### Data under study
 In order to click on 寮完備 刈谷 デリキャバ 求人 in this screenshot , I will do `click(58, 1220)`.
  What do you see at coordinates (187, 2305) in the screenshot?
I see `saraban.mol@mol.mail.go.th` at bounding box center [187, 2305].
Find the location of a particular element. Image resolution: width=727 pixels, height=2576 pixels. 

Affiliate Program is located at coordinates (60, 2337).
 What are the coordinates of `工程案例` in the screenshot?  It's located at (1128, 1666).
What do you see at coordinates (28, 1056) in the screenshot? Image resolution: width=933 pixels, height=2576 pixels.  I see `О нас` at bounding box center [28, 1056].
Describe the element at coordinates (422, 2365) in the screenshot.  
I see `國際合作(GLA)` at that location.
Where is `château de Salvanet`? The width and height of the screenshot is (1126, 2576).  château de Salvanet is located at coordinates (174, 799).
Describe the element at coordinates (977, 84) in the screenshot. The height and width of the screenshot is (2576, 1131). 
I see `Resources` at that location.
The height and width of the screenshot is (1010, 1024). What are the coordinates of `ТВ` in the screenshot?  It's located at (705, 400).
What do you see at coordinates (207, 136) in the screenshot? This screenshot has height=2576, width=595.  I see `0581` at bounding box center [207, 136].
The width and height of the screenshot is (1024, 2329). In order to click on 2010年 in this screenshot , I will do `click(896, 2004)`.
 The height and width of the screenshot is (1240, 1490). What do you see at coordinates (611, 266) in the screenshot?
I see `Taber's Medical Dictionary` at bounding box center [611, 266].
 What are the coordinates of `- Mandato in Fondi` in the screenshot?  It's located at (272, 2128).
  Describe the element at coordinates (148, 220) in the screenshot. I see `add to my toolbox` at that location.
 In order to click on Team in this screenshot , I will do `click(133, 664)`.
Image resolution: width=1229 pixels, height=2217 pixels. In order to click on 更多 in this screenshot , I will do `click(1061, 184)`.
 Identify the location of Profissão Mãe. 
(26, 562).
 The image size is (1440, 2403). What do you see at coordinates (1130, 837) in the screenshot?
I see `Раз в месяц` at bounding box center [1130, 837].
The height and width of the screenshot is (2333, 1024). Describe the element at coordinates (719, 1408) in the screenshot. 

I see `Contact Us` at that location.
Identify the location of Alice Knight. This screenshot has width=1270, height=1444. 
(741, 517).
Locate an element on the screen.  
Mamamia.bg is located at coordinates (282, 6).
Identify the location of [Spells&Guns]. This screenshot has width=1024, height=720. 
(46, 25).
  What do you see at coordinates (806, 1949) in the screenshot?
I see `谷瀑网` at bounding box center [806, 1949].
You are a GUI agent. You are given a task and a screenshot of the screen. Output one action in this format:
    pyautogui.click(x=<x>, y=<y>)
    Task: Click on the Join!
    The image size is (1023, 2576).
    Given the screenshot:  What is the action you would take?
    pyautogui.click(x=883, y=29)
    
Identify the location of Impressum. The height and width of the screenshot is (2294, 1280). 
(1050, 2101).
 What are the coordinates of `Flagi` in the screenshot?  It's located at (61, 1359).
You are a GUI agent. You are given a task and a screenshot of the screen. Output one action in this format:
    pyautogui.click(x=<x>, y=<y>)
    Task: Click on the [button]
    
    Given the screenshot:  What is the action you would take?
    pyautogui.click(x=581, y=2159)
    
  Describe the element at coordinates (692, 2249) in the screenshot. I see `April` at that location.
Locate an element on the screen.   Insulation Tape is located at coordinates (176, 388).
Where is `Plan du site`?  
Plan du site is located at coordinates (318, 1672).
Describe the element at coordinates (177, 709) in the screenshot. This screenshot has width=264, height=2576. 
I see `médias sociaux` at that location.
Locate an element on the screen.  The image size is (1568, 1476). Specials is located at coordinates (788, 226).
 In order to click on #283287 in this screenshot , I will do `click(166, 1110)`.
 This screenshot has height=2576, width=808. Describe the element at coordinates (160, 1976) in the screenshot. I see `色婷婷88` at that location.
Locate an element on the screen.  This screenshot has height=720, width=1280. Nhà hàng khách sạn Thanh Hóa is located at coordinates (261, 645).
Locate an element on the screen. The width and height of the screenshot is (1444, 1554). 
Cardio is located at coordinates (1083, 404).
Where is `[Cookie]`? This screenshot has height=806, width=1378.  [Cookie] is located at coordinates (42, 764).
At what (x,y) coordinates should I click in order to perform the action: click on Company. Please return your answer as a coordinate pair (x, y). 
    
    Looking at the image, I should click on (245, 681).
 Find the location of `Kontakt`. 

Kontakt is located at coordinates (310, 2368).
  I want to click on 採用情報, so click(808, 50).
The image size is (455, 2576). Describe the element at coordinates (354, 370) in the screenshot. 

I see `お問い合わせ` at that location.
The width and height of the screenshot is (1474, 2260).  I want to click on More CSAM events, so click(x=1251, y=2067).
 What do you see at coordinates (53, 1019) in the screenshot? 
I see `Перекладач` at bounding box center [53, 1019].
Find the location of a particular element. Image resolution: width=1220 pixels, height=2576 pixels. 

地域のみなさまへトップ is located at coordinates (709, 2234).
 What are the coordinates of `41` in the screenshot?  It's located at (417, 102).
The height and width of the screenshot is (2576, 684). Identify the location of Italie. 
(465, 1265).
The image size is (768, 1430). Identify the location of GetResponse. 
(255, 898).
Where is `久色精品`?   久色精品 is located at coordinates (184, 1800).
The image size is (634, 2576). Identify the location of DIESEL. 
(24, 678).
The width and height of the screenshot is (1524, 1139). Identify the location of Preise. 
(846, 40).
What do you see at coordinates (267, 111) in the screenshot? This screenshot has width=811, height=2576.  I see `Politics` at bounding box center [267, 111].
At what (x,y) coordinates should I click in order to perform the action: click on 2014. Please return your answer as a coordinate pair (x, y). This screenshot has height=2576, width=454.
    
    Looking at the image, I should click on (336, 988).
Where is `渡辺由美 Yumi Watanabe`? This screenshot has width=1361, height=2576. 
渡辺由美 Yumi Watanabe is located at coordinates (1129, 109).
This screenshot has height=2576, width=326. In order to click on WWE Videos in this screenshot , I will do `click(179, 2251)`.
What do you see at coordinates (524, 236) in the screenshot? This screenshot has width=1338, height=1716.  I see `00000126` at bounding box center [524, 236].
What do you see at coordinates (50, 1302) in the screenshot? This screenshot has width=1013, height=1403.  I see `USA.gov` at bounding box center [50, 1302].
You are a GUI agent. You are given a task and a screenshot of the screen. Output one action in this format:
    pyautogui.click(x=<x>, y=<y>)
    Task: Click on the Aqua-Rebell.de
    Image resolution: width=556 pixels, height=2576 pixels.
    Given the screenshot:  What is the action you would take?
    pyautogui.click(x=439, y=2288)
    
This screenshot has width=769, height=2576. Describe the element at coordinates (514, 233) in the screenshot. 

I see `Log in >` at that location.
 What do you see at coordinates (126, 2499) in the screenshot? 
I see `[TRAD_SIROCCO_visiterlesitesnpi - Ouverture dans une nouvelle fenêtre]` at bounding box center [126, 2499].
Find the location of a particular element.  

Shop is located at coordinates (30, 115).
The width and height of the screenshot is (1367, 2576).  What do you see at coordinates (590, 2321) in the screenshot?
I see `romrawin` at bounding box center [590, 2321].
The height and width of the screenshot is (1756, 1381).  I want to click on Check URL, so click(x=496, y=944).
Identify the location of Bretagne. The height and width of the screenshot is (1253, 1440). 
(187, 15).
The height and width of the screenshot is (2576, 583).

### What the task requires
A verbatim copy of all the records is required. Write it out in full.

### Answer box
 In order to click on 寮完備 刈谷 デリキャバ 求人 in this screenshot , I will do `click(58, 1220)`.
  What do you see at coordinates (187, 2305) in the screenshot?
I see `saraban.mol@mol.mail.go.th` at bounding box center [187, 2305].
Find the location of a particular element. Image resolution: width=727 pixels, height=2576 pixels. 

Affiliate Program is located at coordinates (60, 2337).
 What are the coordinates of `工程案例` in the screenshot?  It's located at (1128, 1666).
What do you see at coordinates (28, 1056) in the screenshot? Image resolution: width=933 pixels, height=2576 pixels.  I see `О нас` at bounding box center [28, 1056].
Describe the element at coordinates (422, 2365) in the screenshot.  
I see `國際合作(GLA)` at that location.
Where is `château de Salvanet`? The width and height of the screenshot is (1126, 2576).  château de Salvanet is located at coordinates (174, 799).
Describe the element at coordinates (977, 84) in the screenshot. The height and width of the screenshot is (2576, 1131). 
I see `Resources` at that location.
The height and width of the screenshot is (1010, 1024). What are the coordinates of `ТВ` in the screenshot?  It's located at (705, 400).
What do you see at coordinates (207, 136) in the screenshot? This screenshot has height=2576, width=595.  I see `0581` at bounding box center [207, 136].
The width and height of the screenshot is (1024, 2329). In order to click on 2010年 in this screenshot , I will do `click(896, 2004)`.
 The height and width of the screenshot is (1240, 1490). What do you see at coordinates (611, 266) in the screenshot?
I see `Taber's Medical Dictionary` at bounding box center [611, 266].
 What are the coordinates of `- Mandato in Fondi` in the screenshot?  It's located at (272, 2128).
  Describe the element at coordinates (148, 220) in the screenshot. I see `add to my toolbox` at that location.
 In order to click on Team in this screenshot , I will do `click(133, 664)`.
Image resolution: width=1229 pixels, height=2217 pixels. In order to click on 更多 in this screenshot , I will do `click(1061, 184)`.
 Identify the location of Profissão Mãe. 
(26, 562).
 The image size is (1440, 2403). What do you see at coordinates (1130, 837) in the screenshot?
I see `Раз в месяц` at bounding box center [1130, 837].
The height and width of the screenshot is (2333, 1024). Describe the element at coordinates (719, 1408) in the screenshot. 

I see `Contact Us` at that location.
Identify the location of Alice Knight. This screenshot has width=1270, height=1444. 
(741, 517).
Locate an element on the screen.  
Mamamia.bg is located at coordinates (282, 6).
Identify the location of [Spells&Guns]. This screenshot has width=1024, height=720. 
(46, 25).
  What do you see at coordinates (806, 1949) in the screenshot?
I see `谷瀑网` at bounding box center [806, 1949].
You are a GUI agent. You are given a task and a screenshot of the screen. Output one action in this format:
    pyautogui.click(x=<x>, y=<y>)
    Task: Click on the Join!
    The image size is (1023, 2576).
    Given the screenshot:  What is the action you would take?
    pyautogui.click(x=883, y=29)
    
Identify the location of Impressum. The height and width of the screenshot is (2294, 1280). 
(1050, 2101).
 What are the coordinates of `Flagi` in the screenshot?  It's located at (61, 1359).
You are a GUI agent. You are given a task and a screenshot of the screen. Output one action in this format:
    pyautogui.click(x=<x>, y=<y>)
    Task: Click on the [button]
    
    Given the screenshot:  What is the action you would take?
    pyautogui.click(x=581, y=2159)
    
  Describe the element at coordinates (692, 2249) in the screenshot. I see `April` at that location.
Locate an element on the screen.   Insulation Tape is located at coordinates (176, 388).
Where is `Plan du site`?  
Plan du site is located at coordinates (318, 1672).
Describe the element at coordinates (177, 709) in the screenshot. This screenshot has width=264, height=2576. 
I see `médias sociaux` at that location.
Locate an element on the screen.  The image size is (1568, 1476). Specials is located at coordinates (788, 226).
 In order to click on #283287 in this screenshot , I will do `click(166, 1110)`.
 This screenshot has height=2576, width=808. Describe the element at coordinates (160, 1976) in the screenshot. I see `色婷婷88` at that location.
Locate an element on the screen.  This screenshot has height=720, width=1280. Nhà hàng khách sạn Thanh Hóa is located at coordinates (261, 645).
Locate an element on the screen. The width and height of the screenshot is (1444, 1554). 
Cardio is located at coordinates (1083, 404).
Where is `[Cookie]`? This screenshot has height=806, width=1378.  [Cookie] is located at coordinates (42, 764).
At what (x,y) coordinates should I click in order to perform the action: click on Company. Please return your answer as a coordinate pair (x, y). 
    
    Looking at the image, I should click on (245, 681).
 Find the location of `Kontakt`. 

Kontakt is located at coordinates (310, 2368).
  I want to click on 採用情報, so click(808, 50).
The image size is (455, 2576). Describe the element at coordinates (354, 370) in the screenshot. 

I see `お問い合わせ` at that location.
The width and height of the screenshot is (1474, 2260).  I want to click on More CSAM events, so click(x=1251, y=2067).
 What do you see at coordinates (53, 1019) in the screenshot? 
I see `Перекладач` at bounding box center [53, 1019].
Find the location of a particular element. Image resolution: width=1220 pixels, height=2576 pixels. 

地域のみなさまへトップ is located at coordinates (709, 2234).
 What are the coordinates of `41` in the screenshot?  It's located at (417, 102).
The height and width of the screenshot is (2576, 684). Identify the location of Italie. 
(465, 1265).
The image size is (768, 1430). Identify the location of GetResponse. 
(255, 898).
Where is `久色精品`?   久色精品 is located at coordinates (184, 1800).
The image size is (634, 2576). Identify the location of DIESEL. 
(24, 678).
The width and height of the screenshot is (1524, 1139). Identify the location of Preise. 
(846, 40).
What do you see at coordinates (267, 111) in the screenshot? This screenshot has width=811, height=2576.  I see `Politics` at bounding box center [267, 111].
At what (x,y) coordinates should I click in order to perform the action: click on 2014. Please return your answer as a coordinate pair (x, y). This screenshot has height=2576, width=454.
    
    Looking at the image, I should click on (336, 988).
Where is `渡辺由美 Yumi Watanabe`? This screenshot has width=1361, height=2576. 
渡辺由美 Yumi Watanabe is located at coordinates (1129, 109).
This screenshot has height=2576, width=326. In order to click on WWE Videos in this screenshot , I will do `click(179, 2251)`.
What do you see at coordinates (524, 236) in the screenshot? This screenshot has width=1338, height=1716.  I see `00000126` at bounding box center [524, 236].
What do you see at coordinates (50, 1302) in the screenshot? This screenshot has width=1013, height=1403.  I see `USA.gov` at bounding box center [50, 1302].
You are a GUI agent. You are given a task and a screenshot of the screen. Output one action in this format:
    pyautogui.click(x=<x>, y=<y>)
    Task: Click on the Aqua-Rebell.de
    Image resolution: width=556 pixels, height=2576 pixels.
    Given the screenshot:  What is the action you would take?
    pyautogui.click(x=439, y=2288)
    
This screenshot has width=769, height=2576. Describe the element at coordinates (514, 233) in the screenshot. 

I see `Log in >` at that location.
 What do you see at coordinates (126, 2499) in the screenshot? 
I see `[TRAD_SIROCCO_visiterlesitesnpi - Ouverture dans une nouvelle fenêtre]` at bounding box center [126, 2499].
Find the location of a particular element.  

Shop is located at coordinates (30, 115).
The width and height of the screenshot is (1367, 2576).  What do you see at coordinates (590, 2321) in the screenshot?
I see `romrawin` at bounding box center [590, 2321].
The height and width of the screenshot is (1756, 1381).  I want to click on Check URL, so click(x=496, y=944).
Identify the location of Bretagne. The height and width of the screenshot is (1253, 1440). 
(187, 15).
The height and width of the screenshot is (2576, 583).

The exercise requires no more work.